# Elliott's Spring Gathering 21-23 May, 2010



## ElliottIngonyama (Apr 21, 2010)

His Majesty, King Elliott Ingonyama the First, wishes to invite you to
His Fourth Annual Spring Gathering 21-23 May, 2010 and to inform you
that registration for this event is now open. https://ELE.FurryHost.com/ESG-2010
offers information on this year's event. Once again, King Elliott
will host an outing to a local Go-Kart and Miniature Golf park (with
lunch included) on Friday. As has become tradition, His Majesty will
host a private party at Orlando's premier water park, Wet 'n Wild
(also with a full dinner). ESG 2010 will include several other special
events. More information on these can be found at
https://ELE.FurryHost.com/ESG-2010-Special-Events
.

Once again, King Elliott would like to take this opportunity to thank
the cast, crew and production company of Avenue Q for their fine
performance at last year's event. It is surprises like that which
makes hosting these parties so much fun for His Majesty.

King Elliott wishes to encourage his guests to participate for the
entire weekend and not just attend one of the special events. To do
this, ESG has an unusual pricing scheme that is very different from
most other events. Traditionally, it is more expensive to attend all
three days of an event and less expensive to attend just one day.
Prices for Elliott's Spring Gathering are just the opposite: attending
all three days is substantially cheaper then attending just one of the
special events.

This means that guests who attend the entire weekend may register for
only $15 and receive a $10 coupon for purchases from the Artisans in
the Artisans' and Dealers' room, as well as tickets for all special
events. To receive this price, guests must pick up badges on Friday or
Saturday. Those who only wish to go go-karting or to attend the
private party at Wet 'n Wild, but not participate for the entire
weekend may do so, but at additional cost (see the pricing on the
registration page).

While this pricing scheme is different, it supports His Majesty's goal
of encouraging guests to join him for the entire weekend.

Remember, all guests must RSVP for the event in advance via King
Elliott's web site. Payments may be made using Google Checkout or at
the door for an extra $10 over the listed price.

Discount rooms can be booked at the Radisson World Gate (use event
code ESG10) either via the web (http://www.radisson.com) or via the
phone (1-888-201-1718). Rooms are available for $60 a night (up to
four guests in a room).

Two special announcements: King Elliott's Royal Photographers will be
offering life size fursuit portraits for the cost of materials ($30
for 3' x 6' poster).

Also, many of the Artisans who will be in the Artisans' and Dealers'
room will collaborate to create a Visit Naboombu tourism poster. One
lucky guest shall receive a 34"x44" original signed by all the artists
who participate. All others will be able to acquire 11x17 versions
(1/4 scale) for a $10 donation to our charity.

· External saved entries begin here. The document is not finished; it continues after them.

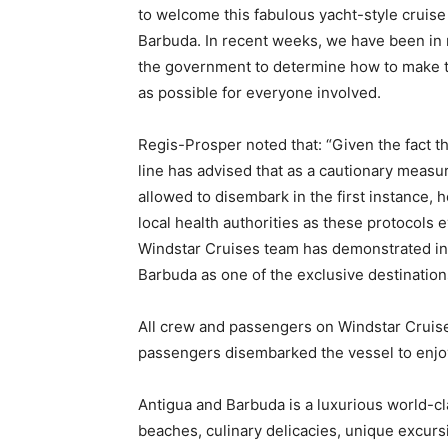
to welcome this fabulous yacht-style cruise
Barbuda. In recent weeks, we have been in
the government to determine how to make th
as possible for everyone involved.
Regis-Prosper noted that: “Given the fact tha
line has advised that as a cautionary measu
allowed to disembark in the first instance, 
local health authorities as these protocols 
Windstar Cruises team has demonstrated in 
Barbuda as one of the exclusive destinations 
All crew and passengers on Windstar Cruises
passengers disembarked the vessel to enjoy
Antigua and Barbuda is a luxurious world-cl
beaches, culinary delicacies, unique excursi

To see quotes from others about this event (including many of the
artisans who will be attending), visit:
https://ELE.FurryHost.com/ESG-2010-Other-Quotes

His Majesty looks forward to seeing you at the event.

Elliott's Spring Gathering 2010
When: 21-23 May, 2010
Where: 3011 Maingate Lane, Kissimmee, FL 34747

For more information call: (407) 218-6002


----------



## Gunmouth (Apr 22, 2010)

Kami and I will be there!  

We had loads of fun last year, and we do not want to miss it again!  It is a great Relax-O-Con.  Easy to afford, full of fun events, and packed with entertainment.

Also, for those who might be reading, when the event is over, yer just a few hops away from Disney, so you can extend your stay a couple days.


----------



## Lomberdia (Apr 22, 2010)

Nope, can not go. Too far for lil' ol' me.


----------